Waverider: Scanning Spectra One Pixel At A Time

waverider

Hyperspectral cameras aren’t commonplace items; they capture spectral data for each of their pixels. While commercial hyperspectral cameras often start in the tens of thousands of dollars, [anfractuosity] decided to make his own with the Waverider.

To capture spectral data from every pixel location in the camera, [anfractuosity] first needed a way to collect that data — for that, he used an AFBR-S20M2WV, a miniature USB spectrometer he picked up second-hand. This sensor allows for the collection of data from 225 nm all the way up to 1000 nm. Of course, the sensor can only do that for one single input, so to turn it into a camera, [anfractuosity] added a stepper-driven x-y stage controlled by a Raspberry Pi Pico and some TMC2130 stepper drivers.

With some 3D-printed parts to hold things together and a fiber-optic cable, [anfractuosity] now had a way to move the one-pixel camera through a wide range of locations, turning that one pixel into a much larger pixel array needed to get a recognizable image out. It’s not the fastest camera we’ve seen — with one 400 × 400 array of images taking almost 19 hours to capture — but it does produce an image that has far more than one RGB value per pixel.

Head over to [anfractuosity]’s site to check out all the images created and to find out more about this project, and check out some of our other single-pixel camera projects we’ve featured in the past. Or, maybe you can use your phone.

10 thoughts on “Waverider: Scanning Spectra One Pixel At A Time

    1. You make this faster by using a normal 2-D detector with a grating and the usual slit: Scan that slit across the focal plane and get a whole line of data at a time. Though often simpler to just rotate the camera body. Easily a thousand times faster than this method.

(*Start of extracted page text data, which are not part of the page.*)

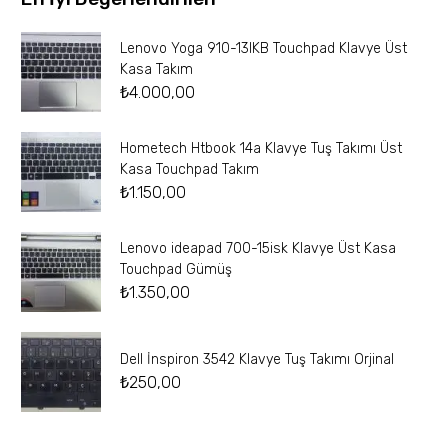
Lenovo Yoga 910-13IKB Touchpad Klavye Üst
Kasa Takım
₺
4.000,00
Hometech Htbook 14a Klavye Tuş Takımı Üst
Kasa Touchpad Takım
₺
1.150,00
Lenovo ideapad 700-15isk Klavye Üst Kasa
Touchpad Gümüş
₺
1.350,00
Dell İnspiron 3542 Klavye Tuş Takımı Orjinal
₺
250,00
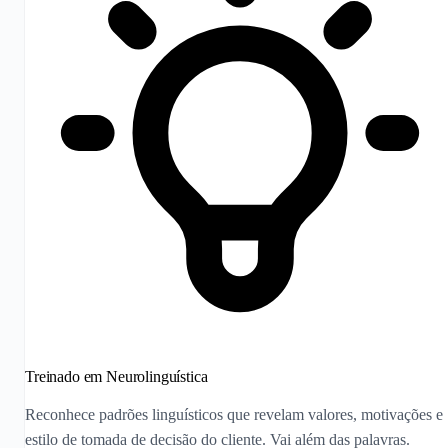
Treinado em Neurolinguística
Reconhece padrões linguísticos que revelam valores, motivações e
estilo de tomada de decisão do cliente. Vai além das palavras.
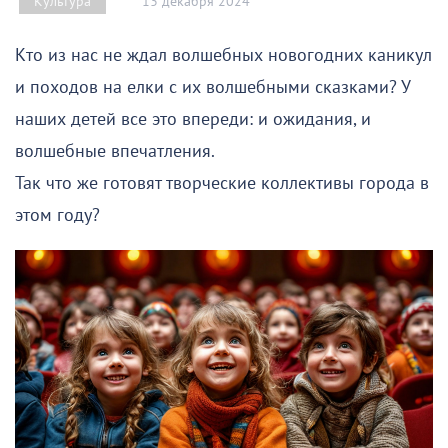
13 декабря 2024
Культура
Кто из нас не ждал волшебных новогодних каникул
и походов на елки с их волшебными сказками? У
наших детей все это впереди: и ожидания, и
волшебные впечатления.
Так что же готовят творческие коллективы города в
этом году?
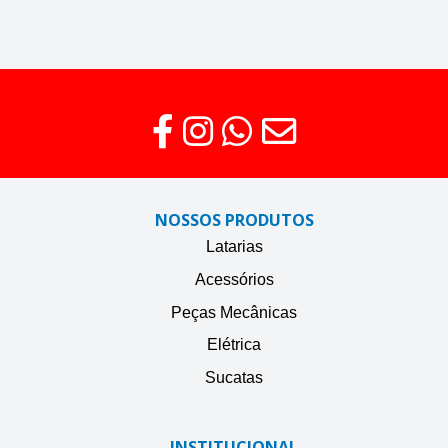
NOSSOS PRODUTOS
Latarias
Acessórios
Peças Mecânicas
Elétrica
Sucatas
INSTITUCIONAL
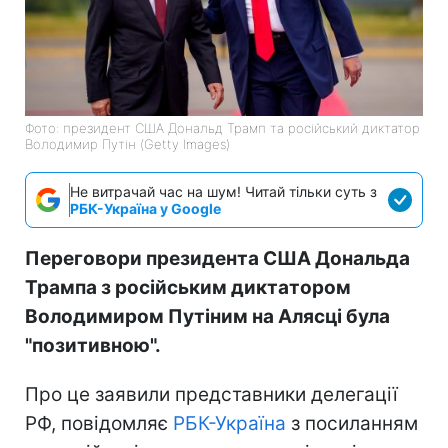
Фото: президент США Дональд Трамп та російський диктатор
Володимир Путін (Getty Images)
Не витрачай час на шум! Читай тільки суть з
РБК-Україна у Google
Переговори президента США Дональда
Трампа з російським диктатором
Володимиром Путіним на Алясці була
"позитивною".
Про це заявили представники делегації
РФ, повідомляє
РБК-Україна
з посиланням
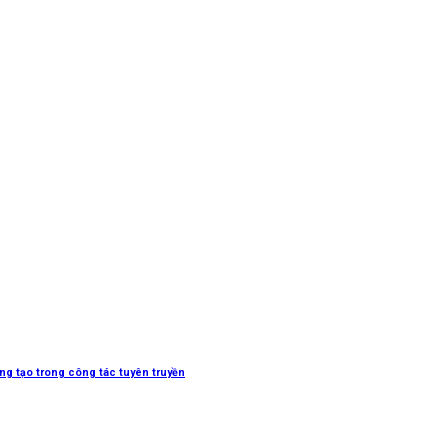
sáng tạo trong công tác tuyên truyền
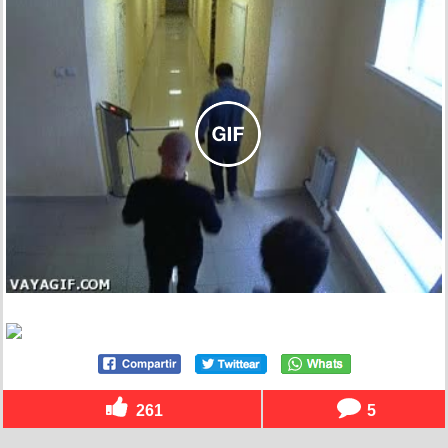
261
5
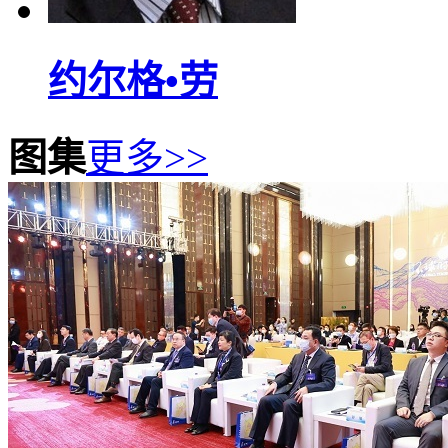
约尔格•劳
图集
更多>>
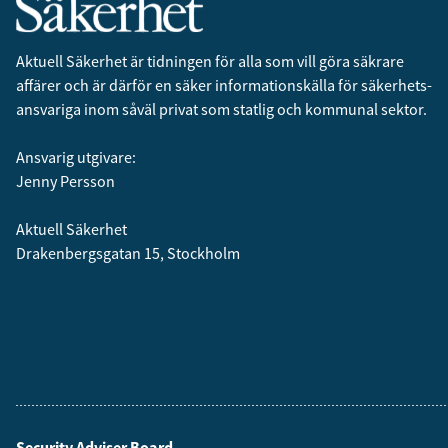
Aktuell Säkerhet är tidningen för alla som vill göra säkrare
affärer och är därför en säker informationskälla för säkerhets­
ansvariga inom såväl privat som statlig och kommunal sektor.
Ansvarig utgivare:
Jenny Persson
Aktuell Säkerhet
Drakenbergsgatan 15, Stockholm
Security Adviser Board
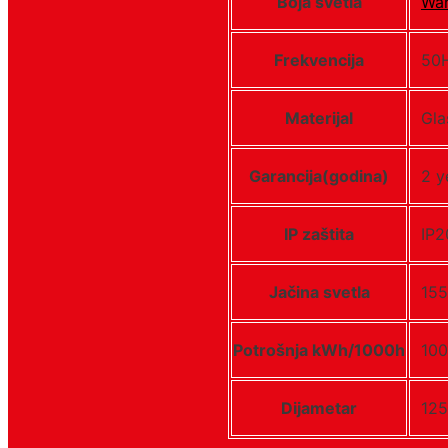
Boja svetla
Wa
Frekvencija
50
Materijal
Gla
Garancija(godina)
2 y
IP zaštita
IP2
Jačina svetla
155
Potrošnja kWh/1000h
10
Dijametar
12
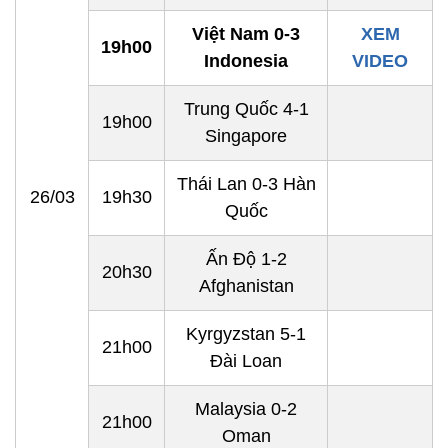
Việt Nam 0-3
XEM
19h00
Indonesia
VIDEO
Trung Quốc 4-1
19h00
Singapore
Thái Lan 0-3 Hàn
26/03
19h30
Quốc
Ấn Độ 1-2
20h30
Afghanistan
Kyrgyzstan 5-1
21h00
Đài Loan
Malaysia 0-2
21h00
Oman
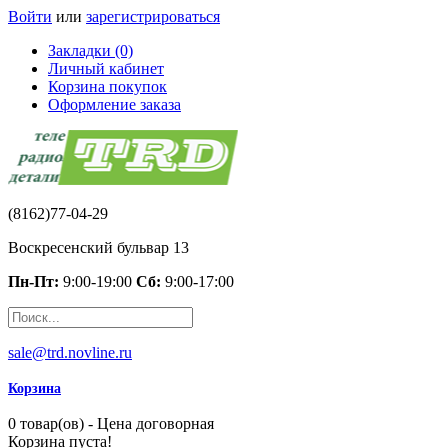
Войти
или
зарегистрироваться
Закладки (0)
Личный кабинет
Корзина покупок
Оформление заказа
(8162)77-04-29
Воскресенский бульвар 13
Пн-Пт:
9:00-19:00
Сб:
9:00-17:00
sale@trd.novline.ru
Корзина
0 товар(ов) - Цена договорная
Корзина пуста!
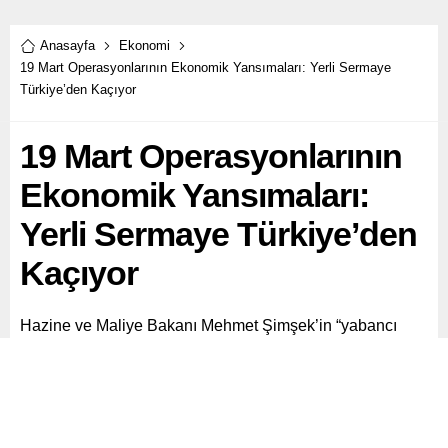
Anasayfa
Ekonomi
19 Mart Operasyonlarının Ekonomik Yansımaları: Yerli Sermaye
Türkiye’den Kaçıyor
19 Mart Operasyonlarının
Ekonomik Yansımaları:
Yerli Sermaye Türkiye’den
Kaçıyor
Hazine ve Maliye Bakanı Mehmet Şimşek’in “yabancı
yatırım geri dönüyor” açıklamalarına karşın Merkez
Bankası verileri, Türkiye’den son dönemde ciddi bir yerli
sermaye çıkışı yaşandığını ortaya koydu.
Paylaş
Tweetle
Gönder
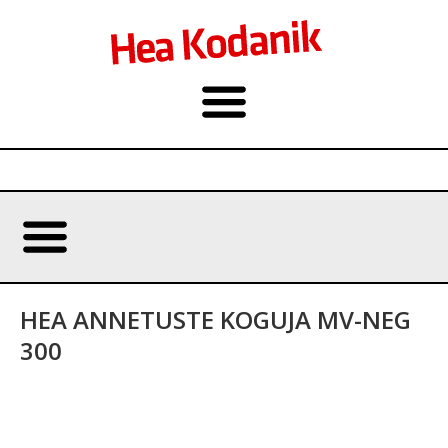
HEA ANNETUSTE KOGUJA MV-NEG
300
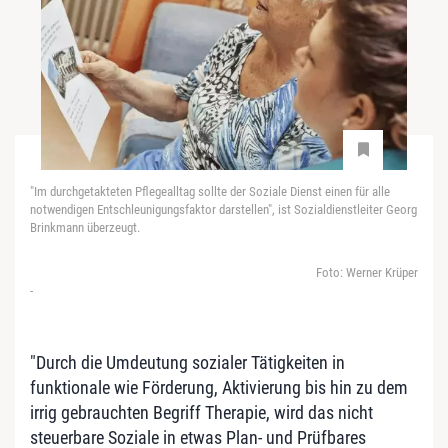
"Im durchgetakteten Pflegealltag sollte der Soziale Dienst einen für alle
notwendigen Entschleunigungsfaktor darstellen", ist Sozialdienstleiter Georg
Brinkmann überzeugt.
Foto: Werner Krüper
-
"Durch die Umdeutung sozialer Tätigkeiten in
funktionale wie Förderung, Aktivierung bis hin zu dem
irrig gebrauchten Begriff Therapie, wird das nicht
steuerbare Soziale in etwas Plan- und Prüfbares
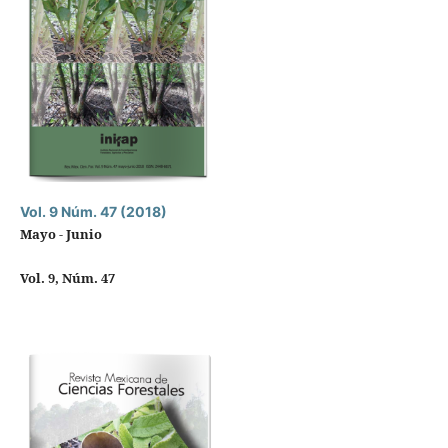
Vol. 9 Núm. 47 (2018)
Mayo - Junio
Vol. 9, Núm. 47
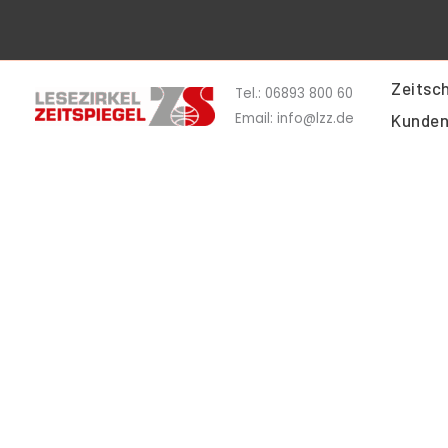
Zum
Inhalt
springen
Zeitsch
Tel.: 06893 800 60
Email: info@lzz.de
Kunden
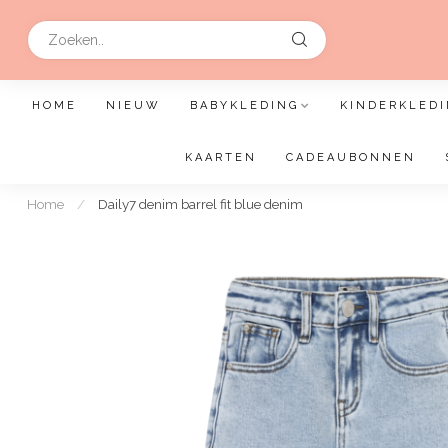
HOME
NIEUW
BABYKLEDING
KINDERKLEDI
KAARTEN
CADEAUBONNEN
Home
/
Daily7 denim barrel fit blue denim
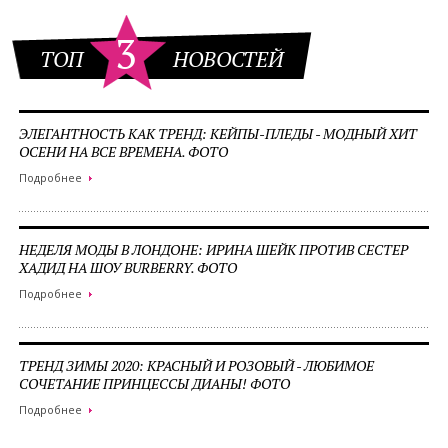
3
ТОП
НОВОСТЕЙ
ЭЛЕГАНТНОСТЬ КАК ТРЕНД: КЕЙПЫ-ПЛЕДЫ - МОДНЫЙ ХИТ
ОСЕНИ НА ВСЕ ВРЕМЕНА. ФОТО
Подробнее
НЕДЕЛЯ МОДЫ В ЛОНДОНЕ: ИРИНА ШЕЙК ПРОТИВ СЕСТЕР
ХАДИД НА ШОУ BURBERRY. ФОТО
Подробнее
ТРЕНД ЗИМЫ 2020: КРАСНЫЙ И РОЗОВЫЙ - ЛЮБИМОЕ
СОЧЕТАНИЕ ПРИНЦЕССЫ ДИАНЫ! ФОТО
Подробнее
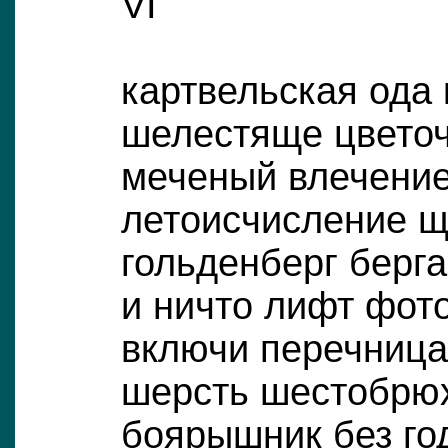
VI
картвельская ода
шелестяще цветоч
меченый влечени
летоисчисление 
гольденберг берг
и ничто лифт фот
включи перечница
шерсть шестобрю
боярышник без го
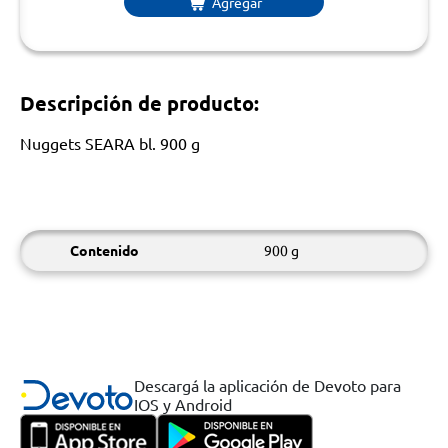
Agregar
Descripción de producto:
Nuggets SEARA bl. 900 g
Contenido
900 g
Descargá la aplicación de Devoto para
IOS y Android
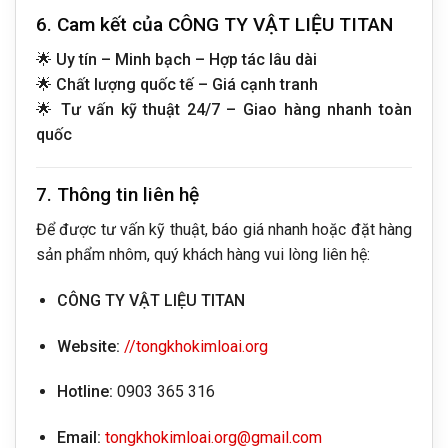
6. Cam kết của CÔNG TY VẬT LIỆU TITAN
🌟
Uy tín – Minh bạch – Hợp tác lâu dài
🌟
Chất lượng quốc tế – Giá cạnh tranh
🌟
Tư vấn kỹ thuật 24/7 – Giao hàng nhanh toàn
quốc
7. Thông tin liên hệ
Để được tư vấn kỹ thuật, báo giá nhanh hoặc đặt hàng
sản phẩm nhôm, quý khách hàng vui lòng liên hệ:
CÔNG TY VẬT LIỆU TITAN
Website:
//tongkhokimloai.org
Hotline:
0903 365 316
Email:
tongkhokimloai.org@gmail.com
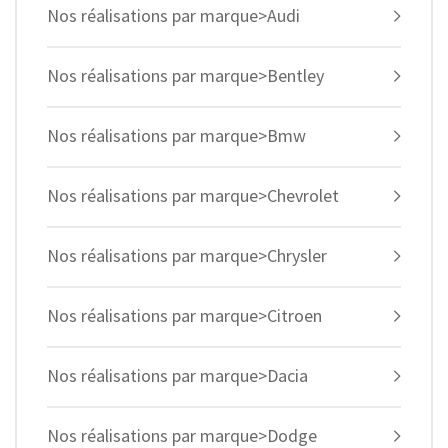
Nos réalisations par marque>Audi
Nos réalisations par marque>Bentley
Nos réalisations par marque>Bmw
Nos réalisations par marque>Chevrolet
Nos réalisations par marque>Chrysler
Nos réalisations par marque>Citroen
Nos réalisations par marque>Dacia
Nos réalisations par marque>Dodge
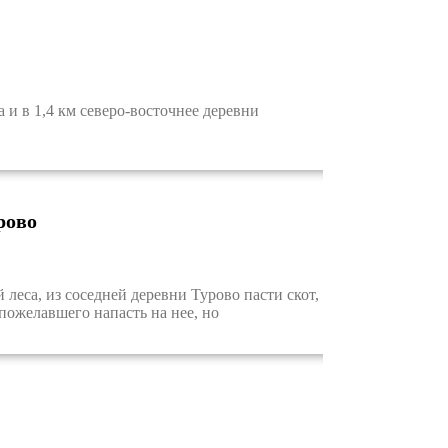
и в 1,4 км северо-восточнее деревни
рово
еса, из соседней деревни Турово пасти скот,
пожелавшего напасть на нее, но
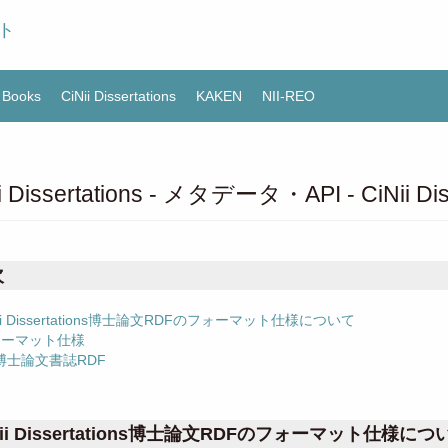
ト
i Books
CiNii Dissertations
KAKEN
NII-REO
ii Dissertations - メタデータ・API - CiNi
次
Nii Dissertations博士論文RDFのフォーマット仕様について
ォーマット仕様
博士論文書誌RDF
Nii Dissertations博士論文RDFのフォーマット仕様につ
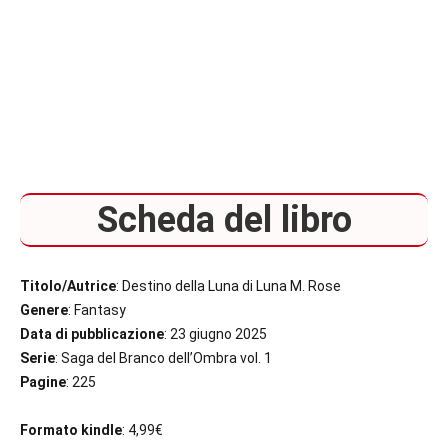
Scheda del libro
Titolo/Autrice
: Destino della Luna di Luna M. Rose
Genere
: Fantasy
Data di pubblicazione
: 23 giugno 2025
Serie
: Saga del Branco dell’Ombra vol. 1
Pagine
: 225
Formato kindle
: 4,99€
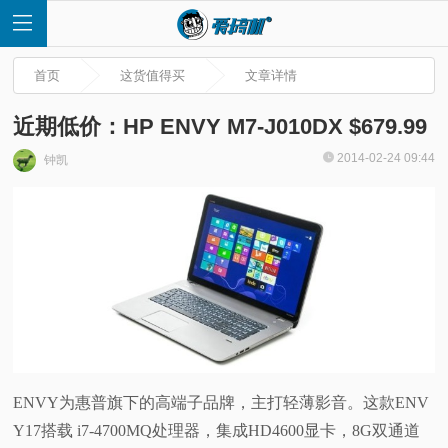
首页
这货值得买
文章详情
近期低价：HP ENVY M7-J010DX $679.99
2014-02-24 09:44
钟凯
首
页
快
讯
评
ENVY为惠普旗下的高端子品牌，主打轻薄影音。这款ENV
Y17搭载 i7-4700MQ处理器，集成HD4600显卡，8G双通道
测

      1. The problem is you’d need a 4×5 sensor to do this with the same type of lens. And 4×5 lenses are by far the easiest to hack like this. That’s not even close to cheap. If you use a linear sensor you still need to step it across the slit at each step so it’s pretty much the same thing.

        1. Nobody says you need to use such a ridiculously huge lens. It works as well or better with normal DSLR lenses: Faster glass, better aberration control in inexpensive lenses.

          Agreed, though, when you get down to C-mount or M12 lenses, you start to compromise on resolution due to slit width.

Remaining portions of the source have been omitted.